__THE PROBLEM__:
Reproduce the data below in full and to the letter, images excepted.

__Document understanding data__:
-------

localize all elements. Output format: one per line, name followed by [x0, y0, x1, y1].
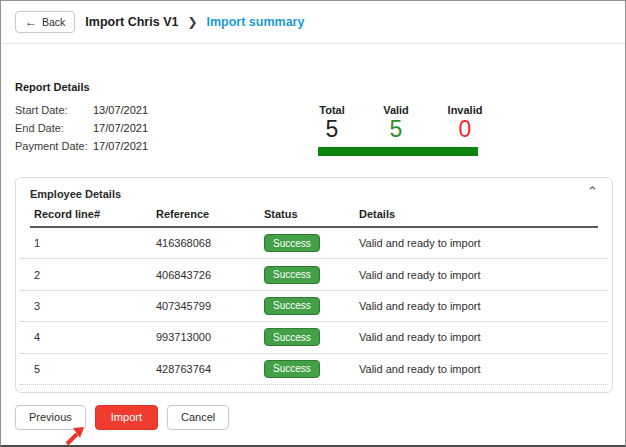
start-date-value: 13/07/2021 — [93, 104, 148, 116]
start-date-row: Start Date: 13/07/2021 — [15, 101, 148, 119]
end-date-label: End Date: — [15, 122, 93, 134]
column-header-status: Status — [264, 208, 298, 220]
record-line-value: 3 — [34, 300, 40, 312]
stat-invalid: Invalid 0 — [443, 104, 487, 142]
stat-total-value: 5 — [313, 117, 351, 142]
header-bar: ← Back Import Chris V1 ❯ Import summary — [1, 1, 625, 44]
chevron-right-icon: ❯ — [187, 15, 197, 29]
details-text: Valid and ready to import — [359, 363, 480, 375]
import-summary-screen: ← Back Import Chris V1 ❯ Import summary … — [0, 0, 626, 447]
stat-valid: Valid 5 — [377, 104, 415, 142]
details-text: Valid and ready to import — [359, 331, 480, 343]
record-line-value: 5 — [34, 363, 40, 375]
status-badge: Success — [264, 266, 320, 284]
reference-value: 428763764 — [156, 363, 211, 375]
end-date-row: End Date: 17/07/2021 — [15, 119, 148, 137]
details-text: Valid and ready to import — [359, 269, 480, 281]
record-line-value: 2 — [34, 269, 40, 281]
employee-details-panel: Employee Details ⌃ Record line# Referenc… — [15, 177, 613, 393]
breadcrumb-title: Import Chris V1 — [85, 15, 178, 29]
stat-total-label: Total — [313, 104, 351, 116]
reference-value: 406843726 — [156, 269, 211, 281]
column-header-details: Details — [359, 208, 395, 220]
report-dates: Start Date: 13/07/2021 End Date: 17/07/2… — [15, 101, 148, 155]
stat-valid-label: Valid — [377, 104, 415, 116]
column-header-reference: Reference — [156, 208, 209, 220]
collapse-chevron-up-icon[interactable]: ⌃ — [587, 184, 598, 199]
payment-date-label: Payment Date: — [15, 140, 93, 152]
reference-value: 993713000 — [156, 331, 211, 343]
table-row: 4 993713000 Success Valid and ready to i… — [20, 322, 608, 353]
table-row: 5 428763764 Success Valid and ready to i… — [20, 354, 608, 385]
payment-date-row: Payment Date: 17/07/2021 — [15, 137, 148, 155]
previous-button[interactable]: Previous — [15, 405, 86, 430]
valid-progress-bar — [318, 147, 478, 156]
report-details-heading: Report Details — [15, 81, 90, 93]
reference-value: 416368068 — [156, 237, 211, 249]
table-row: 1 416368068 Success Valid and ready to i… — [20, 228, 608, 259]
record-line-value: 1 — [34, 237, 40, 249]
back-button-label: Back — [42, 16, 65, 28]
reference-value: 407345799 — [156, 300, 211, 312]
table-row: 2 406843726 Success Valid and ready to i… — [20, 259, 608, 290]
employee-details-title: Employee Details — [30, 188, 121, 200]
stat-invalid-label: Invalid — [443, 104, 487, 116]
back-arrow-icon: ← — [25, 16, 37, 28]
status-badge: Success — [264, 360, 320, 378]
table-row: 3 407345799 Success Valid and ready to i… — [20, 291, 608, 322]
details-text: Valid and ready to import — [359, 300, 480, 312]
payment-date-value: 17/07/2021 — [93, 140, 148, 152]
status-badge: Success — [264, 234, 320, 252]
breadcrumb-current-page: Import summary — [206, 15, 304, 29]
footer-button-bar: Previous Import Cancel — [15, 405, 229, 430]
back-button[interactable]: ← Back — [15, 11, 75, 33]
end-date-value: 17/07/2021 — [93, 122, 148, 134]
record-line-value: 4 — [34, 331, 40, 343]
column-header-record-line: Record line# — [34, 208, 100, 220]
stat-valid-value: 5 — [377, 117, 415, 142]
status-badge: Success — [264, 328, 320, 346]
table-body: 1 416368068 Success Valid and ready to i… — [20, 228, 608, 385]
stat-invalid-value: 0 — [443, 117, 487, 142]
details-text: Valid and ready to import — [359, 237, 480, 249]
start-date-label: Start Date: — [15, 104, 93, 116]
status-badge: Success — [264, 297, 320, 315]
table-header-row: Record line# Reference Status Details — [30, 208, 598, 228]
import-button[interactable]: Import — [95, 405, 158, 430]
employee-details-header: Employee Details ⌃ — [16, 178, 612, 208]
stat-total: Total 5 — [313, 104, 351, 142]
cancel-button[interactable]: Cancel — [167, 405, 229, 430]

-------

__TASK SOLUTION__:
localize all elements. Output format: one per line, name followed by [x0, y0, x1, y1].
start-date-value: 13/07/2021 — [93, 104, 148, 116]
start-date-row: Start Date: 13/07/2021 — [15, 101, 148, 119]
end-date-label: End Date: — [15, 122, 93, 134]
column-header-status: Status — [264, 208, 298, 220]
record-line-value: 3 — [34, 300, 40, 312]
stat-invalid: Invalid 0 — [443, 104, 487, 142]
stat-total-value: 5 — [313, 117, 351, 142]
header-bar: ← Back Import Chris V1 ❯ Import summary — [1, 1, 625, 44]
chevron-right-icon: ❯ — [187, 15, 197, 29]
details-text: Valid and ready to import — [359, 363, 480, 375]
import-summary-screen: ← Back Import Chris V1 ❯ Import summary … — [0, 0, 626, 447]
stat-valid: Valid 5 — [377, 104, 415, 142]
details-text: Valid and ready to import — [359, 331, 480, 343]
record-line-value: 5 — [34, 363, 40, 375]
status-badge: Success — [264, 266, 320, 284]
reference-value: 428763764 — [156, 363, 211, 375]
end-date-row: End Date: 17/07/2021 — [15, 119, 148, 137]
details-text: Valid and ready to import — [359, 269, 480, 281]
record-line-value: 2 — [34, 269, 40, 281]
employee-details-panel: Employee Details ⌃ Record line# Referenc… — [15, 177, 613, 393]
breadcrumb-title: Import Chris V1 — [85, 15, 178, 29]
stat-total-label: Total — [313, 104, 351, 116]
reference-value: 406843726 — [156, 269, 211, 281]
column-header-details: Details — [359, 208, 395, 220]
report-dates: Start Date: 13/07/2021 End Date: 17/07/2… — [15, 101, 148, 155]
stat-valid-label: Valid — [377, 104, 415, 116]
column-header-reference: Reference — [156, 208, 209, 220]
collapse-chevron-up-icon[interactable]: ⌃ — [587, 184, 598, 199]
payment-date-label: Payment Date: — [15, 140, 93, 152]
reference-value: 993713000 — [156, 331, 211, 343]
table-row: 4 993713000 Success Valid and ready to i… — [20, 322, 608, 353]
table-row: 5 428763764 Success Valid and ready to i… — [20, 354, 608, 385]
payment-date-row: Payment Date: 17/07/2021 — [15, 137, 148, 155]
previous-button[interactable]: Previous — [15, 405, 86, 430]
valid-progress-bar — [318, 147, 478, 156]
report-details-heading: Report Details — [15, 81, 90, 93]
reference-value: 416368068 — [156, 237, 211, 249]
table-row: 1 416368068 Success Valid and ready to i… — [20, 228, 608, 259]
record-line-value: 1 — [34, 237, 40, 249]
back-button-label: Back — [42, 16, 65, 28]
reference-value: 407345799 — [156, 300, 211, 312]
table-row: 2 406843726 Success Valid and ready to i… — [20, 259, 608, 290]
employee-details-title: Employee Details — [30, 188, 121, 200]
stat-invalid-label: Invalid — [443, 104, 487, 116]
back-arrow-icon: ← — [25, 16, 37, 28]
status-badge: Success — [264, 360, 320, 378]
table-row: 3 407345799 Success Valid and ready to i… — [20, 291, 608, 322]
details-text: Valid and ready to import — [359, 300, 480, 312]
payment-date-value: 17/07/2021 — [93, 140, 148, 152]
status-badge: Success — [264, 234, 320, 252]
breadcrumb-current-page: Import summary — [206, 15, 304, 29]
footer-button-bar: Previous Import Cancel — [15, 405, 229, 430]
back-button[interactable]: ← Back — [15, 11, 75, 33]
end-date-value: 17/07/2021 — [93, 122, 148, 134]
record-line-value: 4 — [34, 331, 40, 343]
column-header-record-line: Record line# — [34, 208, 100, 220]
stat-valid-value: 5 — [377, 117, 415, 142]
status-badge: Success — [264, 328, 320, 346]
table-body: 1 416368068 Success Valid and ready to i… — [20, 228, 608, 385]
stat-invalid-value: 0 — [443, 117, 487, 142]
details-text: Valid and ready to import — [359, 237, 480, 249]
start-date-label: Start Date: — [15, 104, 93, 116]
status-badge: Success — [264, 297, 320, 315]
table-header-row: Record line# Reference Status Details — [30, 208, 598, 228]
import-button[interactable]: Import — [95, 405, 158, 430]
employee-details-header: Employee Details ⌃ — [16, 178, 612, 208]
stat-total: Total 5 — [313, 104, 351, 142]
cancel-button[interactable]: Cancel — [167, 405, 229, 430]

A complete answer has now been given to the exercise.